Bike traffic for Dunsmuir and Hornby Streets

In the past year, the Burrard Bridge has seen over 1 million bike trips! Between September 1, 2010 and August 31, 2011, a total of 1,020,216 bike trips were taken over the Burrard Bridge and 434,130 trips were taken along the Dunsmuir separated bike lane.

Hornby and Dunsmuir are clearly commuter routes given that bike volumes drop 40% – 50% over the weekend. This is not surprising given that they serve the downtown core.

The Burrard Bridge, on the other hand, is both a commuter route and a recreational route, as it connects to the Seawall on both ends. Year round, the Burrard Bridge sees nearly as many weekend cyclists as weekday cyclists. In fact, July and August 2011 saw more cyclists using the bridge on weekends than weekdays, which I found quite surprising.

Downtown Bike Map. Source - City of Vancouver

To put some of these numbers in a larger context: whereas the Burrard Bridge averages 5,000 trips/day in the summer, the busiest bike bridge in Portland – the Hawthorne Bridge – sees around 7,000 trips (source – PDF), Montreal’s busiest separated cycle tracks see around 5,000 cyclists (source), and the 5 meters wide “busiest bicycle street in the western world” in Copenhagen, sees 38,000 bikes per day (source). So, we’re definitely on par with the top cycling cities in North America, but we have a long way to go before we challenge Copenhagen.

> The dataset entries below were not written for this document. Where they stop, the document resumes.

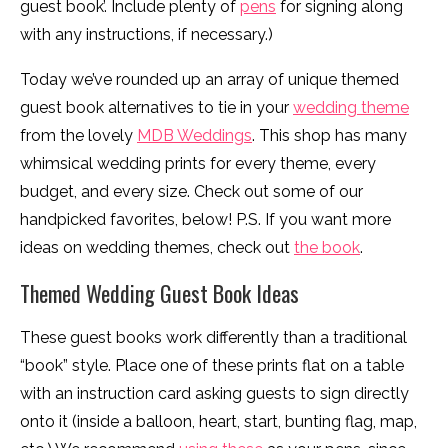
guest book’. Include plenty of
pens
for signing along
with any instructions, if necessary.)
Today we’ve rounded up an array of unique themed
guest book alternatives to tie in your
wedding theme
from the lovely
MDB Weddings
. This shop has many
whimsical wedding prints for every theme, every
budget, and every size. Check out some of our
handpicked favorites, below! P.S. If you want more
ideas on wedding themes, check out
the book
.
Themed Wedding Guest Book Ideas
These guest books work differently than a traditional
“book” style. Place one of these prints flat on a table
with an instruction card asking guests to sign directly
onto it (inside a balloon, heart, start, bunting flag, map,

As any statistical analysis is only as good as the data being analyzed, one has to be grateful to City of Vancouver for tracking and publishing the the bike lane statistics. If you want to look at the raw numbers, they can be found here.

I’ll be keeping an eye on the numbers over the next few months to see if the year-to-year increases we had this summer hold up over the colder, wetter winter months. Stay tuned!

***

An earlier version of this post originally appeared on canadianveggie.wordpress.com.

10 comments

  1. It is interesting to see the analysis – thank you Chris!  One item I noticed also is that during the summer of 2011 weekend volumes surpassed weekday volumes.  This was not the case in 2010 when only a partial network of separated facilities was in place.  This may be due to the fact that separated facilities appeal to a wider range of cyclists (the young and old, male and female, families etc.).  

  2. Thanks Scott,
    Weekend volumes have always been high on the Burrard Bridge, and we did have one month (June 2010) where it surpassed weekday volumes, but this summer was the first time we saw three consecutive months of higher weekend volumes.

    As for the cause, I think you’re right that the network affect is attracting more cyclists. I wish I had some demographic data to look at, because I’m not sure if the new cyclists are families and casual riders, or more athletic racers out training. I often see both groups out on weekends.

  3. To me it is interesting that the cycling volumes during 2011 on Burrard dropped below 2010 levels in February and March. In the article it states that the Olympics influenced the volume of riders. Since there was a push by TransLink to shift (or eliminate) commuter travel during those months, this change suggests that the role of demand management is likely significant in shifting travel patterns, but that those incentives need to remain in place if we are to achieve ongoing changes in travel patterns. Further it suggests that although good facilities are important, that incentives are also needed.

  4. Great analysis! Hats off to the City of Vancouver for collecting this data but also sharing it with the public.

  5. Great analysis. The only thing that also needs to be looked at is if people are deciding to change their trip route based on the separated facilities. I presume some of the increase can be accounted by those individuals who have changed their route choice due to the perceived and actual safety of separated facilities.

  6. Hi Enric,

    Please feel free to translate the article into Spanish and republish it! All we ask is you respect the contributor who wrote the original article – Christopher Porter – by including a credit.